Earlier this summer, we were lucky enough to spend a few days in Iceland which is situated in the northern Atlantic Ocean close to Greenland. Despite its name, Iceland wasn't really that cold. It rarely gets colder than -5 degrees C in the winter nor does it get overly warm either in the summer. The climate is so mild because of the warm waters of the Gulf Stream. Just outside the harbour of Reykjavik, the capital city are little islands inhabited by comical puffins which apparently winter in Newfoundland, Canada!

Iceland is geologically active - their meteorological office has both the latest weather AND earthquake map! On the plus side, Icelandic people get virtually free hot water and heating from underground thermal sources. Indeed hot steam vents can sometimes be seen here and there in the countryside. Our favourite spots to visit were areas where geysers and bubbling hot water or mud pools could be seen. The geyser on the bottom left was a spectacular one erupting every few minutes. The Icelandic word "geysir" is the origin of the word we use today. Elsewhere acres and acres of old lava fields (below right) could be seen. The rocks were covered with lichen. The steam seen rising in the horizon is a geothermal plant near Blue Lagoon which is a famous hot mineral spa pool.

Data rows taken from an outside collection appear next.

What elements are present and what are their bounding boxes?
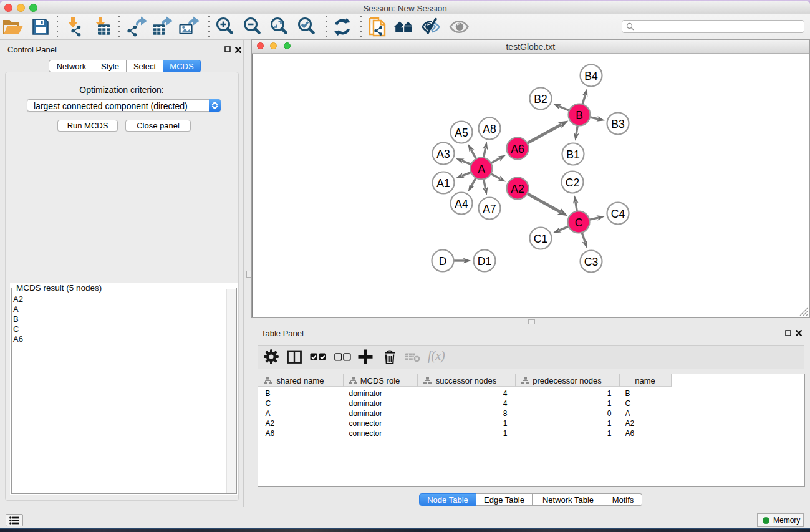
svg-text:B1: B1 (566, 148, 579, 161)
svg-text:A1: A1 (436, 177, 450, 190)
svg-text:A5: A5 (455, 127, 468, 139)
svg-text:D1: D1 (477, 255, 491, 268)
svg-text:D: D (438, 255, 446, 268)
svg-text:B4: B4 (584, 70, 598, 82)
svg-text:A7: A7 (483, 203, 496, 215)
svg-text:A3: A3 (436, 148, 450, 160)
svg-text:B2: B2 (534, 93, 547, 105)
svg-text:C1: C1 (533, 233, 547, 245)
svg-text:B3: B3 (611, 118, 624, 130)
svg-text:C4: C4 (610, 208, 625, 220)
svg-text:A8: A8 (483, 123, 496, 135)
svg-text:C2: C2 (565, 177, 579, 189)
svg-text:A: A (478, 163, 485, 175)
svg-text:C3: C3 (584, 256, 597, 268)
svg-text:B: B (576, 109, 583, 122)
svg-text:C: C (574, 216, 582, 229)
svg-text:A6: A6 (511, 143, 524, 155)
svg-text:A4: A4 (455, 198, 468, 210)
svg-text:A2: A2 (511, 183, 524, 195)
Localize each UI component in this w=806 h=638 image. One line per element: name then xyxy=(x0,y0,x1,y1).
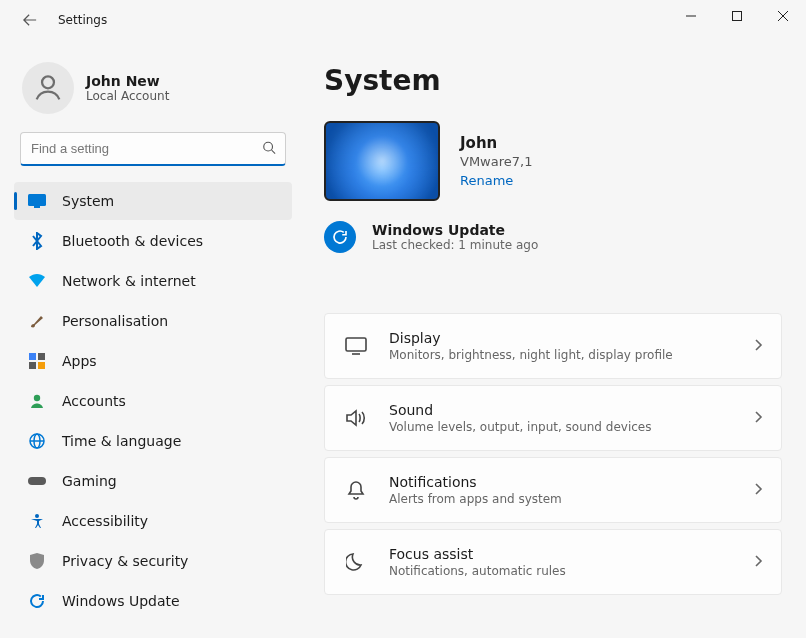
card-desc: Notifications, automatic rules xyxy=(389,564,753,578)
profile-sub: Local Account xyxy=(86,89,169,103)
sidebar-item-network-internet[interactable]: Network & internet xyxy=(14,262,292,300)
sidebar-item-label: Time & language xyxy=(62,433,181,449)
minimize-icon xyxy=(686,11,696,21)
card-sound[interactable]: Sound Volume levels, output, input, soun… xyxy=(324,385,782,451)
sidebar-item-label: Personalisation xyxy=(62,313,168,329)
search-input[interactable] xyxy=(20,132,286,166)
svg-point-5 xyxy=(264,142,273,151)
gamepad-icon xyxy=(28,472,46,490)
back-arrow-icon xyxy=(23,13,37,27)
card-display[interactable]: Display Monitors, brightness, night ligh… xyxy=(324,313,782,379)
sidebar-item-label: Apps xyxy=(62,353,97,369)
profile-texts: John New Local Account xyxy=(86,73,169,103)
card-desc: Alerts from apps and system xyxy=(389,492,753,506)
maximize-button[interactable] xyxy=(714,0,760,32)
sidebar-item-label: System xyxy=(62,193,114,209)
sidebar-item-label: Windows Update xyxy=(62,593,180,609)
window-title: Settings xyxy=(58,13,107,27)
close-button[interactable] xyxy=(760,0,806,32)
svg-point-18 xyxy=(35,514,39,518)
svg-rect-9 xyxy=(29,353,36,360)
card-desc: Volume levels, output, input, sound devi… xyxy=(389,420,753,434)
sidebar-item-personalisation[interactable]: Personalisation xyxy=(14,302,292,340)
search-wrap xyxy=(20,132,286,166)
sidebar-item-privacy-security[interactable]: Privacy & security xyxy=(14,542,292,580)
back-button[interactable] xyxy=(16,6,44,34)
person-icon xyxy=(28,392,46,410)
sidebar-item-accounts[interactable]: Accounts xyxy=(14,382,292,420)
wifi-icon xyxy=(28,272,46,290)
card-texts: Focus assist Notifications, automatic ru… xyxy=(389,546,753,578)
brush-icon xyxy=(28,312,46,330)
windows-update-icon xyxy=(324,221,356,253)
windows-update-title: Windows Update xyxy=(372,222,538,238)
card-title: Display xyxy=(389,330,753,346)
main: System John VMware7,1 Rename Windows Upd… xyxy=(300,40,806,638)
sidebar-item-system[interactable]: System xyxy=(14,182,292,220)
globe-icon xyxy=(28,432,46,450)
sidebar-item-accessibility[interactable]: Accessibility xyxy=(14,502,292,540)
minimize-button[interactable] xyxy=(668,0,714,32)
device-row: John VMware7,1 Rename xyxy=(324,121,782,201)
card-title: Notifications xyxy=(389,474,753,490)
svg-rect-10 xyxy=(38,353,45,360)
sidebar-item-label: Privacy & security xyxy=(62,553,188,569)
titlebar: Settings xyxy=(0,0,806,40)
maximize-icon xyxy=(732,11,742,21)
shield-icon xyxy=(28,552,46,570)
accessibility-icon xyxy=(28,512,46,530)
card-texts: Display Monitors, brightness, night ligh… xyxy=(389,330,753,362)
device-name: John xyxy=(460,134,532,152)
windows-update-row[interactable]: Windows Update Last checked: 1 minute ag… xyxy=(324,221,782,253)
body: John New Local Account System Bluetooth … xyxy=(0,40,806,638)
card-notifications[interactable]: Notifications Alerts from apps and syste… xyxy=(324,457,782,523)
svg-rect-17 xyxy=(28,477,46,485)
sidebar-item-bluetooth-devices[interactable]: Bluetooth & devices xyxy=(14,222,292,260)
card-texts: Sound Volume levels, output, input, soun… xyxy=(389,402,753,434)
sidebar-item-label: Gaming xyxy=(62,473,117,489)
device-model: VMware7,1 xyxy=(460,154,532,169)
svg-rect-12 xyxy=(38,362,45,369)
chevron-right-icon xyxy=(753,337,763,356)
card-texts: Notifications Alerts from apps and syste… xyxy=(389,474,753,506)
svg-point-4 xyxy=(42,76,54,88)
card-desc: Monitors, brightness, night light, displ… xyxy=(389,348,753,362)
card-focus-assist[interactable]: Focus assist Notifications, automatic ru… xyxy=(324,529,782,595)
rename-link[interactable]: Rename xyxy=(460,173,513,188)
svg-rect-19 xyxy=(346,338,366,351)
chevron-right-icon xyxy=(753,481,763,500)
system-icon xyxy=(28,192,46,210)
search-icon xyxy=(262,140,276,159)
windows-update-last-checked: Last checked: 1 minute ago xyxy=(372,238,538,252)
svg-rect-8 xyxy=(34,206,40,208)
person-icon xyxy=(31,71,65,105)
card-title: Sound xyxy=(389,402,753,418)
page-title: System xyxy=(324,64,782,97)
moon-icon xyxy=(343,552,369,572)
svg-rect-7 xyxy=(28,194,46,206)
sidebar-item-label: Accounts xyxy=(62,393,126,409)
sidebar-item-windows-update[interactable]: Windows Update xyxy=(14,582,292,620)
sound-icon xyxy=(343,409,369,427)
avatar xyxy=(22,62,74,114)
settings-window: Settings John New Local Account xyxy=(0,0,806,638)
svg-point-13 xyxy=(34,395,40,401)
svg-rect-11 xyxy=(29,362,36,369)
sidebar-item-gaming[interactable]: Gaming xyxy=(14,462,292,500)
sidebar-item-label: Network & internet xyxy=(62,273,196,289)
device-info: John VMware7,1 Rename xyxy=(460,134,532,189)
close-icon xyxy=(778,11,788,21)
windows-update-texts: Windows Update Last checked: 1 minute ag… xyxy=(372,222,538,252)
svg-rect-1 xyxy=(733,12,742,21)
svg-line-6 xyxy=(272,150,276,154)
sidebar-item-time-language[interactable]: Time & language xyxy=(14,422,292,460)
profile-name: John New xyxy=(86,73,169,89)
profile-block[interactable]: John New Local Account xyxy=(14,56,292,132)
sidebar: John New Local Account System Bluetooth … xyxy=(0,40,300,638)
sidebar-item-label: Bluetooth & devices xyxy=(62,233,203,249)
bell-icon xyxy=(343,480,369,500)
chevron-right-icon xyxy=(753,409,763,428)
device-thumbnail xyxy=(324,121,440,201)
card-title: Focus assist xyxy=(389,546,753,562)
sidebar-item-apps[interactable]: Apps xyxy=(14,342,292,380)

Walking along Reykjavik's main shopping street, I noticed jewelry featuring lava stone for sale. Alas, the finished jewelry was way too expensive. Most things in Iceland are because the tax is an astounding 24%! I did so want to leave Iceland with at least a souvenir and not just the ability to pronounce Reykjavik! As luck would have it, we stayed very near the only jewelry and hobby shop in the entire city. So I was able to buy a strand of medium sized (about 10 mm) beads to make my own jewelry - sure is handy when you know how!

(NB All the jewelry stores seem to use this black lava stone but the native lava looks different. As confirmed by a reader's comment, Iceland does not appear to have any industry making lava stones which is a pity because there were tons in Iceland.)

Lava stone is volcanic rock. Closeup (see below), it looks like pumice which is also a type of volcanic rock. Lava stone is also used as a luxury counter top surface after being glazed with coloured enamel. I may not have expensive counter tops but I do have lava beads from Iceland!!

The Beading Gem's Journal



  1. What a wonderful opportunity, thanks for the pictures! I can't wait to see how you use the lava stones!
    Mellan :)

  2. I am sure it'd look great with silver!

  3. It might take a while for inspiration to hit me for the possibilities are endless. Yes, silver does go very well with lava stone. Indeed Icelandic jewelry ot]often team lava stone with this metal. I was also quite taken with one lovely necklace design with multi-coloured pearls in between the lava stone beads.

  4. I have never been able to decide whether or not I like those kind of beads.
    Still don't know!

  5. Hi, so nice to read from your trip to Iceland. I'm from Iceland and I also work work with lava beads and think it combines beautifully with many other natural stones as corals and pearls. I have a homepage for my jewelry which I sell in Iceland many with lava stones in them and all made also of silver. The price of everything has gone down here because of a financial crises and things are not as expensive now for travelers from other countries as it was for about a year ago. Now US 1$ is about 130 Is kronas. My home page is Hope you like it!!

  6. I was just googling lava beads and came across this blog entry. I am visiting iceland right now and am seeing the same thing - admiring the jewelry but I just can't fit it in my budget. I found the crafts shop you are likely speaking of and the strands of lava beads. Well, turns out those stones for sale are not even Icelandic! The clerk told me they are from Germany and she wasn't sure where the supplier gets them. What a bummer. I'll have to pretend instead. Thought you'd like to know. (I am speaking of only the beads for sale. I am not suggesting all the finished jewelry around here uses non-Icelandic stones)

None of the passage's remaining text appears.